In this post, I will show you how easy it is to get started with Elasticsearch, where we will create indices, ingest documents, search for data and also visualize our data with Kibana.

We will deploy our Elasticsearch Cluster using Docker for simplicity.

About Elasticsearch

Elasticsearch is a distributed, restful, search and analytics engine based on Apache Lucene and is commonly used for full-text search, log analytics, business analytics and many more.

Anatomy of a Elasticsearch Cluster:

  • A Elasticsearch cluster consists of nodes (master and data nodes)
  • Master nodes handles cluster-specific tasks
  • Data nodes host the actual shards and handles data related operations such as CRUD, search, aggregations
  • Each node contains indexes, where an Index is a collection of documents
  • Documents contain key/value pairs
  • Indexes are split into multiple shards
  • Shards exist of primary and replica Shards
  • A Replica Shard is a copy of a primary shard, which is used for HA/Redundancy
  • Shards are placed on random nodes throughout the cluster
  • A Replica shard of the primary will never be placed on the same node

When we ingest a document into Elasticsearch, we have an index, type and document id, eg:
/index-name/_doc/1

You can almost think of this in a relational database world as a database, table, record.

Pre-requisites

To follow along with this tutorial, you will need curl, docker, and docker-compose.
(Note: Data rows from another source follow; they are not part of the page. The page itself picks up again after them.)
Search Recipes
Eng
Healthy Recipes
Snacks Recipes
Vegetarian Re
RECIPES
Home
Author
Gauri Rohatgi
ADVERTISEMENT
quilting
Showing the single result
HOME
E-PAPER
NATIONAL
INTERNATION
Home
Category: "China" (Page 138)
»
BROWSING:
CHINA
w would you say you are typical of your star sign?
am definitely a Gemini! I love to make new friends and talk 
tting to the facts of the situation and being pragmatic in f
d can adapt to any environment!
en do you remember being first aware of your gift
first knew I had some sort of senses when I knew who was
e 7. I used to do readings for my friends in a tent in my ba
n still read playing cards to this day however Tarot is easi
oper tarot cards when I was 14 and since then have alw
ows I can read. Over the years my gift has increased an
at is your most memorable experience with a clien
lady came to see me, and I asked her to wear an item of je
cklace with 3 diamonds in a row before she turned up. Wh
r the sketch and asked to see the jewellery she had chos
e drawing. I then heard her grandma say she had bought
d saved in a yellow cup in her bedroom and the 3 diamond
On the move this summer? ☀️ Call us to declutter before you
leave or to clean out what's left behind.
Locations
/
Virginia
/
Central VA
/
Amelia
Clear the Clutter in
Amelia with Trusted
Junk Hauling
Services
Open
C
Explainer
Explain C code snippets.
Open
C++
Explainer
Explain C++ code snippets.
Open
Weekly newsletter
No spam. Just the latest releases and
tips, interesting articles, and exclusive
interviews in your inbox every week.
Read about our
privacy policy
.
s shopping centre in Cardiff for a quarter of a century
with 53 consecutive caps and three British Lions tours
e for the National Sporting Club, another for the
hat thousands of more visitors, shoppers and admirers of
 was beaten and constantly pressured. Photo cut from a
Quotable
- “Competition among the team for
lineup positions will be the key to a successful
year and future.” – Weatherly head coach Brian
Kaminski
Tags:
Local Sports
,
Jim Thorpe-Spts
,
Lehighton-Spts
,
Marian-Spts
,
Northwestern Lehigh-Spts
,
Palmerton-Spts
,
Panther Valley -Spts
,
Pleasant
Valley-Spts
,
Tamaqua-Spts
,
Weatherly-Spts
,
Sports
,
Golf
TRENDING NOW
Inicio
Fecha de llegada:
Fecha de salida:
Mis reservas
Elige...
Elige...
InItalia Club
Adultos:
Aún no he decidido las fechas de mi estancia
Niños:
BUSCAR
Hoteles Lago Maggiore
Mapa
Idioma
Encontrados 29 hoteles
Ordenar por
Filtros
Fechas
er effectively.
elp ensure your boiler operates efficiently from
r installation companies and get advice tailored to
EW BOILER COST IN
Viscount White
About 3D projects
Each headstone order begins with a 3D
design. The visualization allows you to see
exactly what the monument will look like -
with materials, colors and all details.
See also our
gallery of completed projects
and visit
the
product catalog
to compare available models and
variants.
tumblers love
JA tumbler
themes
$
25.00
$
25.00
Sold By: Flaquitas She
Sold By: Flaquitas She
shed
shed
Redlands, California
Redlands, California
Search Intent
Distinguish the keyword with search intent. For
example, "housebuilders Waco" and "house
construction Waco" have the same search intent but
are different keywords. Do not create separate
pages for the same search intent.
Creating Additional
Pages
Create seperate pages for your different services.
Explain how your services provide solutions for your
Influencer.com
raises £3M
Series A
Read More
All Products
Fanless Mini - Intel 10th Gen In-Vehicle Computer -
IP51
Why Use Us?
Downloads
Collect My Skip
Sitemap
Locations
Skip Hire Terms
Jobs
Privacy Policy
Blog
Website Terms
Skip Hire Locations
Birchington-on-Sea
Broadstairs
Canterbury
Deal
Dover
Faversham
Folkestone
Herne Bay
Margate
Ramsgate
I will be installing Docker on Ubuntu, if you are using a different operating system, you can have a look at their documentation for instructions.

Update, add the docker repository and install docker:

$ sudo apt update 
$ sudo apt install apt-transport-https ca-certificates curl software-properties-common -y 
$ curl -fsSL https://download.docker.com/linux/ubuntu/gpg | sudo apt-key add - 
$ sudo add-apt-repository "deb [arch=amd64] https://download.docker.com/linux/ubuntu $(lsb_release -cs) stable" 
$ sudo apt update 
$ sudo apt-get install docker-ce -y

Downloading docker-compose from their GitHub repository:

$ curl -L "https://github.com/docker/compose/releases/download/1.23.1/docker-compose-$(uname -s)-$(uname -m)" -o /usr/local/bin/docker-compose

Applying for executable permissions on the binary that we downloaded:

$ chmod +x /usr/local/bin/docker-compose

Elasticsearch Cluster Deployment

As mentioned, we will be deploying our Stack with Kibana and a 3 Node Elasticsearch Cluster on Docker for demonstrative purposes.

Below is the content of the docker-compose.yml file which needs to be saved in the current working directory.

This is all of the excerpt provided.